:: Data provided ::
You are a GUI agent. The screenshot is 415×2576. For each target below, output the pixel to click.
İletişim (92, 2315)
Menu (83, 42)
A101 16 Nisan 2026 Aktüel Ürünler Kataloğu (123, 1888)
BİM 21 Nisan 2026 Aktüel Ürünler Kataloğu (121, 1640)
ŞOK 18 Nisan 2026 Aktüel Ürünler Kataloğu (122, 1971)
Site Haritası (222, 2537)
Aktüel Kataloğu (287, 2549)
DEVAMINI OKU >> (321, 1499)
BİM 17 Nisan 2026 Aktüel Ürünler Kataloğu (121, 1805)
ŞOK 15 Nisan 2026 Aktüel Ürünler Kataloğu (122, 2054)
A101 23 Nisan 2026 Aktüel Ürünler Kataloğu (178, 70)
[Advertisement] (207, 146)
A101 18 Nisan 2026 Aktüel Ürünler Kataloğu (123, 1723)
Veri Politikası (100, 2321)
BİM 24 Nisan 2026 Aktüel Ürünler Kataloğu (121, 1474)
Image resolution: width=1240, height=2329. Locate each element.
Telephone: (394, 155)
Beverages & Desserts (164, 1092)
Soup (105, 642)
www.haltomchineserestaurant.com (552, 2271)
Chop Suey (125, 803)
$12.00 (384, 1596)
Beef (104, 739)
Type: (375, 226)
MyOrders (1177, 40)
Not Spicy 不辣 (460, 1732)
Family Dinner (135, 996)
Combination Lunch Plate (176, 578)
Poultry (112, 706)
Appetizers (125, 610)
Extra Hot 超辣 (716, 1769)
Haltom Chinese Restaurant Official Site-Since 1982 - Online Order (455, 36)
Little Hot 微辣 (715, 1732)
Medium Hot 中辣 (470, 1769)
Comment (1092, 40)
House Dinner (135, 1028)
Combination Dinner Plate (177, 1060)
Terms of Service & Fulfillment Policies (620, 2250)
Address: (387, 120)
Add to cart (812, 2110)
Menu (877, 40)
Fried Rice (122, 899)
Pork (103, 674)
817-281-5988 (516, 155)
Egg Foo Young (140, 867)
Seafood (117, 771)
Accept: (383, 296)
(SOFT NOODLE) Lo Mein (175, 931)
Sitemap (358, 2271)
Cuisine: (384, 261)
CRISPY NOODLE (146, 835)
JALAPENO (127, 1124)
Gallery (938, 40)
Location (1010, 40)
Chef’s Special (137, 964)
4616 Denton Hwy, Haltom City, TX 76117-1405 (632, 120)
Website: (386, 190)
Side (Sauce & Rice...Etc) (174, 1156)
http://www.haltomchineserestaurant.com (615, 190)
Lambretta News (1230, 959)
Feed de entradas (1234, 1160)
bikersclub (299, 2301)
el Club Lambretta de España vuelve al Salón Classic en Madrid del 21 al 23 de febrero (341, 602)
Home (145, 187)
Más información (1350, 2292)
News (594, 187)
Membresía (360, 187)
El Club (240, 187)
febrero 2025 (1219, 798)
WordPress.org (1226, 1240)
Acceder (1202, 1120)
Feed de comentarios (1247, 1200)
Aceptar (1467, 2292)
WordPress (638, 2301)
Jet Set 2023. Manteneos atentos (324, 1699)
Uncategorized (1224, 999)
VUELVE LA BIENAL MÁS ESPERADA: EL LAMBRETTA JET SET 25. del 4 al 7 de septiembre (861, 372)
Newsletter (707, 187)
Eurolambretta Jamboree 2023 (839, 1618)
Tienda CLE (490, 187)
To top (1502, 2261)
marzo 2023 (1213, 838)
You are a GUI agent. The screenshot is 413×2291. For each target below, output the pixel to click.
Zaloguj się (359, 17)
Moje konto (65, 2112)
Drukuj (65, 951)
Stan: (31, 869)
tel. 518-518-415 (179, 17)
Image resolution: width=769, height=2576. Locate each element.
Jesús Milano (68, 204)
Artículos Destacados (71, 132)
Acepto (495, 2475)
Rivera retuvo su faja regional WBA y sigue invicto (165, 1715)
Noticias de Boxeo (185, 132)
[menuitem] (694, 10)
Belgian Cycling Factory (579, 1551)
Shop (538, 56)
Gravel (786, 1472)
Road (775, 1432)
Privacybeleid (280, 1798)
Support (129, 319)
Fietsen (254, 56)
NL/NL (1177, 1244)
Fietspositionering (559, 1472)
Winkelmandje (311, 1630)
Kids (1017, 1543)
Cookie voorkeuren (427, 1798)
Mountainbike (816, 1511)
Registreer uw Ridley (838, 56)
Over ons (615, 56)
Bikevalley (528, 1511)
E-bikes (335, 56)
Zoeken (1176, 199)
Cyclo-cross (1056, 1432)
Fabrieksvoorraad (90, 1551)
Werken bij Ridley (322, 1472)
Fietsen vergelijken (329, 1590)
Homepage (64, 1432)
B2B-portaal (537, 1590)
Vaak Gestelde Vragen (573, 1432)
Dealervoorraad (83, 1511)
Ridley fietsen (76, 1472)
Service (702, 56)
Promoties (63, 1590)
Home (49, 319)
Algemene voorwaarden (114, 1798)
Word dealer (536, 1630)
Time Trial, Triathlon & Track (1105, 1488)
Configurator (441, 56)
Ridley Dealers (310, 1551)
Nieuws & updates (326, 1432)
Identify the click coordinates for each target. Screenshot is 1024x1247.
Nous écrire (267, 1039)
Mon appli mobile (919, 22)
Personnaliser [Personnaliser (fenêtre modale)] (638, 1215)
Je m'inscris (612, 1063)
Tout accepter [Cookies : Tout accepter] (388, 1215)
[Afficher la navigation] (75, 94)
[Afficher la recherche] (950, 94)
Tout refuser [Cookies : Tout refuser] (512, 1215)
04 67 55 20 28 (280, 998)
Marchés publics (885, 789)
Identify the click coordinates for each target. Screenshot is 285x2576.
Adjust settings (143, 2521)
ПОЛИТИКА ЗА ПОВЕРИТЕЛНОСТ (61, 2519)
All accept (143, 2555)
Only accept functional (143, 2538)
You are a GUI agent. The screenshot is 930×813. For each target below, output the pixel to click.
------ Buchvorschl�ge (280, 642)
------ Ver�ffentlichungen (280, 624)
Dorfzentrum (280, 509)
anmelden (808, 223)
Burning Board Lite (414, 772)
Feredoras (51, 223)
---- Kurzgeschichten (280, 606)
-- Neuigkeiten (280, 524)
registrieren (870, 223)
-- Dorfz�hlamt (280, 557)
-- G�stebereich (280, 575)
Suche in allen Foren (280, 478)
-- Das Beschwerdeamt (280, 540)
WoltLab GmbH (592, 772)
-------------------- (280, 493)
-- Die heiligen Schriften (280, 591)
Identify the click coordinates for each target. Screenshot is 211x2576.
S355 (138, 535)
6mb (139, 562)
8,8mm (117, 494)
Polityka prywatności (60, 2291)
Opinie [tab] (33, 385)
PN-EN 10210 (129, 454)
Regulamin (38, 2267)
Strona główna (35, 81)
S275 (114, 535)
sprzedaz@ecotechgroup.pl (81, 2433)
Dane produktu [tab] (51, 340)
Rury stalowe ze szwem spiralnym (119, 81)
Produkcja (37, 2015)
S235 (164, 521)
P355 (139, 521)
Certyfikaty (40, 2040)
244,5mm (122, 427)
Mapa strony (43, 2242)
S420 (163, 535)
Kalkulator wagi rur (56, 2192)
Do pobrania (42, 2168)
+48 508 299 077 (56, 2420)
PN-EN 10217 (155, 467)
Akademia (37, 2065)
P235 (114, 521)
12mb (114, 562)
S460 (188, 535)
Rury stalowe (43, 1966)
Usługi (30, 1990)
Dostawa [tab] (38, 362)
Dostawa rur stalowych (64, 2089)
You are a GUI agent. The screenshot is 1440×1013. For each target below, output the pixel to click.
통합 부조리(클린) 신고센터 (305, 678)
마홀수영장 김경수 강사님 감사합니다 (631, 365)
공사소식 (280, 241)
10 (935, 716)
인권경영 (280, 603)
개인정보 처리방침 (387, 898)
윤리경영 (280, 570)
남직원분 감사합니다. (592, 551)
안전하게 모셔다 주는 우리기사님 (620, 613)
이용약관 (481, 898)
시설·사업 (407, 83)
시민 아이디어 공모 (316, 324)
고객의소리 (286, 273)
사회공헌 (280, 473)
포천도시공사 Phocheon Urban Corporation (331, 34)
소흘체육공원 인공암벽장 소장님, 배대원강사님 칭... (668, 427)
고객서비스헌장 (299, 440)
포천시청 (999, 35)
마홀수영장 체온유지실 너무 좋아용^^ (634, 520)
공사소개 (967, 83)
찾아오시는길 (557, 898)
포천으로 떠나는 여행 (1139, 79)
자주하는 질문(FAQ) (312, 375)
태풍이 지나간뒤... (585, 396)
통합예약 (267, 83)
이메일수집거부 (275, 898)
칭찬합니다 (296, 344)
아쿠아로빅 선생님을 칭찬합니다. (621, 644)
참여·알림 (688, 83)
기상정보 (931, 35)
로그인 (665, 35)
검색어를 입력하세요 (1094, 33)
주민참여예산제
:::
» Assigned task: Output the lines above exactly, but only those between the line holding "febrero 2025 (1219, 798)" and the line holding "Newsletter (707, 187)", inclusive.

» Expected answer:
febrero 2025 (1219, 798)
WordPress.org (1226, 1240)
Acceder (1202, 1120)
Feed de comentarios (1247, 1200)
Aceptar (1467, 2292)
WordPress (638, 2301)
Jet Set 2023. Manteneos atentos (324, 1699)
Uncategorized (1224, 999)
VUELVE LA BIENAL MÁS ESPERADA: EL LAMBRETTA JET SET 25. del 4 al 7 de septiembre (861, 372)
Newsletter (707, 187)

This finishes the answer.